About 1473 Coffee reached Constantinople and two years later, in 1475, the first Coffee house in Constantinople called "Kiv Han" opened.
The first commercial shipment of beans to arrive in Europe was in Venice in 1615.
In May 1637, John Evelyn noted that at Balliol College, Oxford, a student from Crete, Nathaniel Conopios, prepared and served Coffee to guests.
In 1650 or 1651, the first Coffee shop in England opened in Oxford. It was called "The Angel". The same entrepreneur, who was originally from Lebanon or Turkey, then opened the first Coffee shop in London in 1652. The first cafe in Paris opened in 1672 or 1686; the first cafe in Venice opened in 1683.
In 1690, the Dutch broke the Arab monopoly by smuggling a live Coffee plant from the Arab world and planting it in Java.
The Espresso machine was invented in 1822 by Louis Bernard Rabaut.
By 1858, 60 million pounds (27,215,542 kg) in weight of Coffee were being imported into the UK each year.
Decaffeinated Coffee was invented by a German man named Ludwig Roselius in 1903. Sanka came on the market in the US in 1923 (Sanka is derived from the French "sans caffeine").
Instant Coffee was invented by an Englishman named George Constant Washington, and put on the market as "Red E Coffee" in 1909. In the 1920s, companies begin promoting pre-roasted, pre-ground Coffee for its convenience to housewives. In 1938, Nestlé invented freeze-dried Coffee, and introduced it in Switzerland.
The British people's tea consumption went down during the rationing of the Second World War, and when rations were lifted in 1952, they didn't go back to tea in great numbers -- they switched instead to the American preference for Coffee.
Literature & Lore
Italians consider it the height of bad taste to drink a cappuccino after 11 in the morning.

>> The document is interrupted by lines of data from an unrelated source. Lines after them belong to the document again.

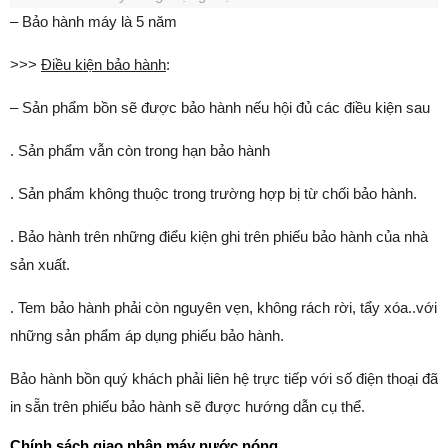
– Bảo hành máy là 5 năm
>>>
Điều kiện bảo hành
:
– Sản phẩm bồn sẽ được bảo hành nếu hội đủ các điều kiện sau
. Sản phẩm vẫn còn trong hạn bảo hành
. Sản phẩm không thuộc trong trường hợp bị từ chối bảo hành.
. Bảo hành trên những điểu kiện ghi trên phiếu bảo hành của nhà
sản xuất.
. Tem bảo hành phải còn nguyên vẹn, không rách rời, tẩy xóa..với
những sản phẩm áp dụng phiếu bảo hành.
Bảo hành bồn quý khách phải liên hệ trực tiếp với số điện thoại đã
in sẵn trên phiếu bảo hành sẽ được hướng dẫn cụ thể.
Chính sách giao nhận máy nước nóng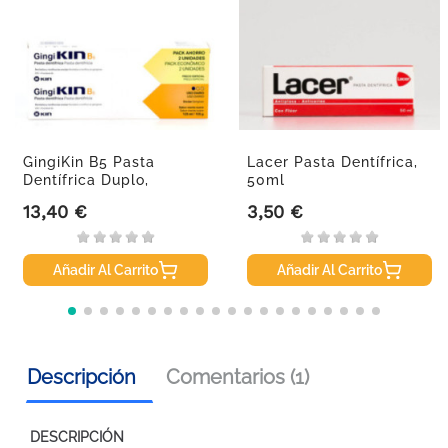
GingiKin B5 Pasta
Lacer Pasta Dentífrica,
Dentífrica Duplo,
50ml
2x125ml
13,40 €
3,50 €
Precio
Precio
Añadir Al Carrito
Añadir Al Carrito
Descripción
Comentarios (1)
DESCRIPCIÓN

You will get away with it in North America and in the UK, where we don't know any better, but you if go to Italy, consider yourself forewarned if you want to avoid scandalized looks from barmen and other people.
"Coffee reheated gives an evil cooking liquid that might have been brewed out of the Dead Sea after a recipe left by the Witch of Endor." -- Clementine Paddleford (American food writer. 27 September 1898 - 13 November 1967)
Language Notes
Our word Coffee is derived either from Kaffa, a province in South-Western Ethiopia where the plant may have originated, or from the Arabic word "qahwa", meaning "keeps you awake".